People who have a personal or family history of mental illness are often very worried about being crazy, sometimes terrified. They may have a very particular idea of what mental illness looks like and be terrified that that's what's in store for them. Other people come in with a fear that is augmented -- with lots of good intentions and some greed -- by attempts to broaden people's picture of who can experience mental illness. On the one hand, attempts to destigmatize people with mental illness are laudable. On the other hand, hyper-sensitizing people to mental illness, encouraging them to view themselves and everyone around them as psychological orchids who need specialized interventions simply to survive in the world, is IMHO, plainly nonsensical, inimical to good mental health and partly motivated by the desire to sell us stuff (medicines or other therapies) that we don't really need.
I recently saw a woman who is a new immigrant to Canada.
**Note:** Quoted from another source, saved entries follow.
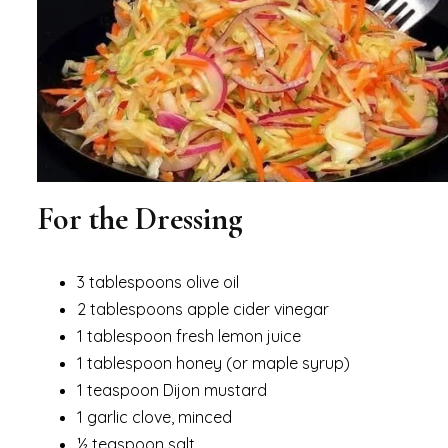
For the Dressing
3 tablespoons olive oil
2 tablespoons apple cider vinegar
1 tablespoon fresh lemon juice
1 tablespoon honey (or maple syrup)
1 teaspoon Dijon mustard
1 garlic clove, minced
½ teaspoon salt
She is having difficulty learning French and is a new mother. She felt stressed, scared, overwhelmed, sad and very lonely. She had been prescribed anti-depressants and an anti-psychotic for sleep (the practice of GPs prescribing anti-psychotics off label without the simplest discussion of sleep hygiene is troubling to me). On top of everything that was going on in her life she was terrified that she was crazy. The persistency and intensity of the feelings, a family history of mental illness, her sense that she should be able to get over them and probably the fact that she had been prescribed medication all fed into her sense that she was going crazy. This is not to say that the anti-depressant was not appropriate. But it had a powerful meaning for her. When I asked if she was worried she was going crazy, she began to sob. She is scared to pick up her French classes again or try to find a job because she views herself as too anxious to take on anything new. She is becoming more isolated. I asked her if seeing me was going to make her think she was crazy because I did not think she was and I did not want to do anything that would give her that idea. If coming to see me would make her think she was crazy I would refuse to see her. Why? Because viewing herself as crazy was making her crazy(-er).
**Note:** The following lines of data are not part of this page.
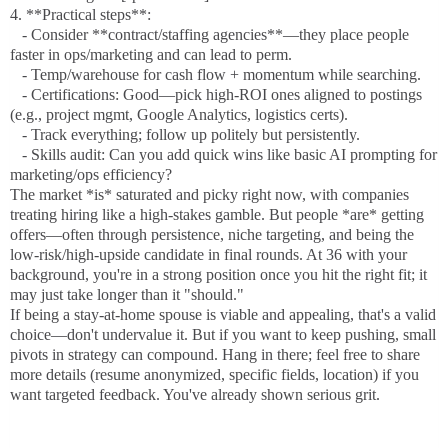
4. **Practical steps**:
- Consider **contract/staffing agencies**—they place people
faster in ops/marketing and can lead to perm.
- Temp/warehouse for cash flow + momentum while searching.
- Certifications: Good—pick high-ROI ones aligned to postings
(e.g., project mgmt, Google Analytics, logistics certs).
- Track everything; follow up politely but persistently.
- Skills audit: Can you add quick wins like basic AI prompting for
marketing/ops efficiency?
The market *is* saturated and picky right now, with companies
treating hiring like a high-stakes gamble. But people *are* getting
offers—often through persistence, niche targeting, and being the
low-risk/high-upside candidate in final rounds. At 36 with your
background, you're in a strong position once you hit the right fit; it
may just take longer than it "should."
If being a stay-at-home spouse is viable and appealing, that's a valid
choice—don't undervalue it. But if you want to keep pushing, small
pivots in strategy can compound. Hang in there; feel free to share
more details (resume anonymized, specific fields, location) if you
want targeted feedback. You've already shown serious grit.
People have all sorts of ideas about what being crazy might look like and what it would mean. I saw a young woman the other day who wanted to know if she had Borderline Personality Disorder. First, I told her that I am not a doctor and I can't make a diagnosis. Then I asked her what it would mean if she did have it. She felt like then doctors would have some direction about how to treat her so that all the stuff that wasn't working in her life would get better. "And what if you are sad and lonely because important people in your life have been hurtful towards you for a long time? What would that mean?" "Then I'm just a screw up." Crazy might be better than the alternative; the frightening responsibilities of sanity.
It probably isn't very wise of me to admit this but I use the term crazy in my own head sometimes when I think about clients. Usually what I think is, "What a crazy thing to do." It means something like 'inexplicable and self-defeating'. In other words "Human." One thing I don't mean is "mentally ill." Mental illness to me means something is going on in the person's mind that is far beyond the usual degree of human irrational, self-destructive behaviour. I think what my clients worry about -- or sometimes even long for -- is being far beyond the human pale, unable to return, irreparably psychologically destroyed.
Resilient is the opposite of crazy in that sense. Child birth is messy, it is occasionally very dangerous. But our survival as a species up until the 20th century is incontrovertible proof that it can usually be done outside of a hospital. Similarly, the fact that humans are around at all is proof that we are well-equipped psychologically to deal with hard stuff, to suffer, to hurt, and be hurt even to go crazy and to recover.
I am glad to live in an age of medicine. I believe in therapy. Part of resiliency is having people around who can help you. But therapists also need to remember to 'first, do no harm'. And if the cure is worse than the malady then it's no cure.